The developer of two popular commercial open source products has switched to a new licensing model in the face of what it describes as “ethically challenged” behaviour by AWS. The move highlights an increasingly fraught relationship between the hyperscale cloud providers and the commercial open source software industry.
Elastic is a commercial company that develops the open source search platform Elastisearch and data visualisation tool Kibana, among other products. It sells premium versions of this software, as well as support and consulting services, to customers including Pfizer, Adobe and Cisco.
AWS, meanwhile, has sold a cloud-hosted version of these tools, named Amazon Elasticsearch Services, since 2015, as it is entitled to do under the Apache 2 license under which they were originally released. It has been estimated that AWS earned $100m in revenue from its top 100 Elasticsearch customers in 2018.

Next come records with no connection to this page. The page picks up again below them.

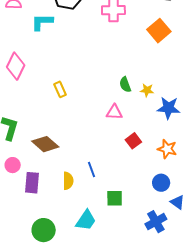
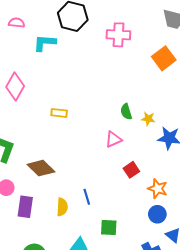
yellow rectangle: (60, 89) -> (59, 113), turned -63
pink triangle: (114, 112) -> (113, 139), turned -30
orange star: (167, 149) -> (158, 189), moved

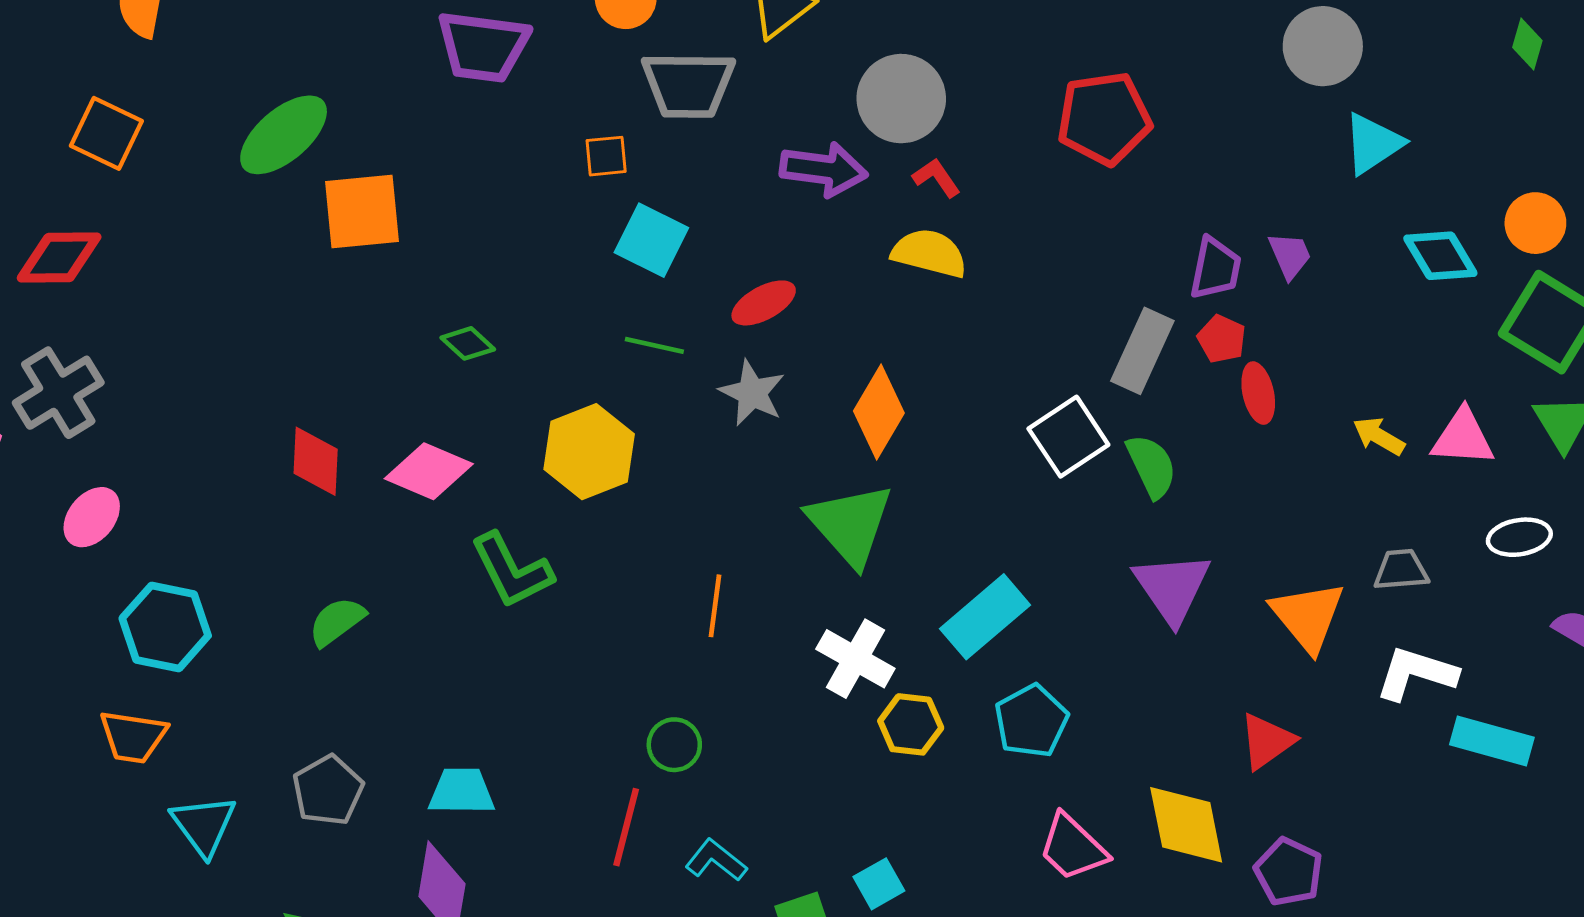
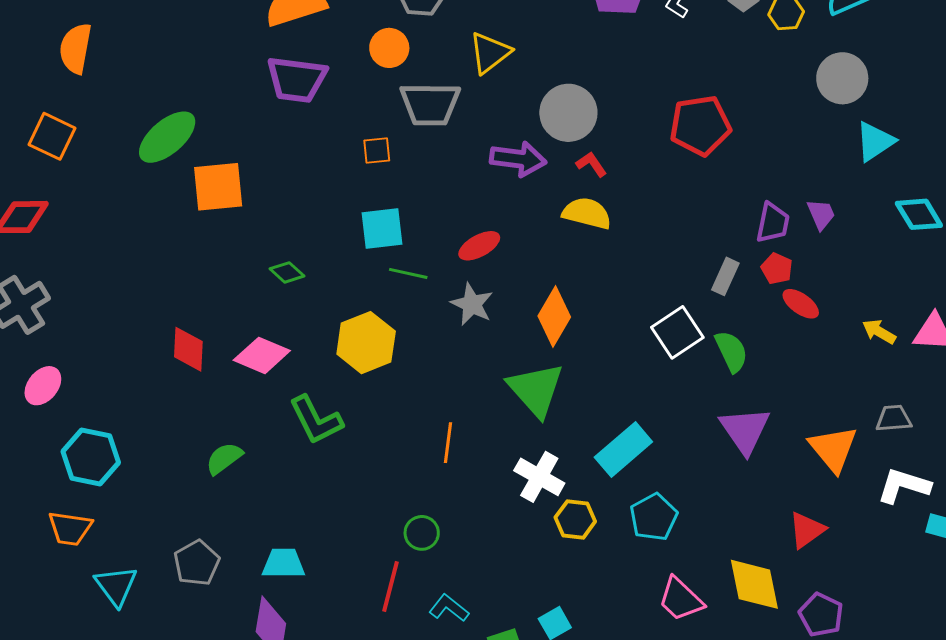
cyan square: (651, 240) -> (382, 228), moved, turned -33
gray rectangle: (1142, 351) -> (725, 276), size x0.7
red ellipse: (1258, 393) -> (801, 304), turned -42
green semicircle: (337, 621) -> (224, 458), moved

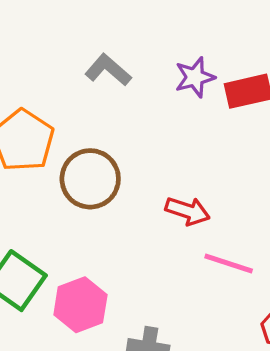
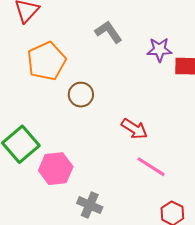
brown circle: (90, 179) -> (81, 95), size x0.7

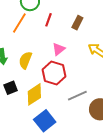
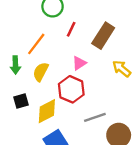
orange line: (19, 23) -> (36, 44), moved
brown rectangle: (77, 23) -> (103, 36), size x1.6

But earlier this month, Elastic founder and CEO Shay Banon announced that the company is moving to a dual-licence model, meaning that providers such as AWS, which sell cloud services based on these products, will have to pay to do so.
Elastic takes on AWS
The move is a response to what Banon described as “ethically challenged behaviour” by AWS in an explanatory blog post. He alleged that AWS infringed on Elastic’s trademark and incorporated proprietary features owned by Elastic in its cloud-hosted version. Banon said the change was a “last resort” for Elastic as he considers Amazon’s conduct to be “inconsistent with the norms and values that are especially important in the open source ecosystem”.
Amazon says it has done nothing wrong and believes that by moving away from the open Apache 2 licence Elastic is “trying to claim the benefits of open source while chipping away at the very definition of open source itself”. This weekend, AWS announced it is creating its own versions of Elasticsearch and Kibana based on the freely available code, rather than deploying the core product.
Elastic’s decision has been criticised by open source pioneers such as Lucidworks co-founder Grant Ingersoll, who said in a Twitter thread that Elastic had benefitted considerably from its relationship with AWS.
OK, some thoughts on the @elastic announcement and their move away from #opensource and the @TheASF license. A thread… ok a #rant. #search #elasticsearch
— Grant Ingersoll (@gsingers) January 22, 2021
But Elastic is not the first commercial open source company to change its licensing model in response to AWS. In 2018, database provider MongoDB moved its core product to SSPL because it said cloud providers were “testing the boundaries” of what was permissible under the Apache open licence.
Redis Labs also took similar steps to address alleged “strip mining”, where cloud providers use free, community-generated code for profit while contributing little to its development. “AWS are simply poaching open source investment,” Redis Lab’s then-CMO Manish Gupta said at the time. “They want to leverage and monetise the free world and cloud has become the new real estate.”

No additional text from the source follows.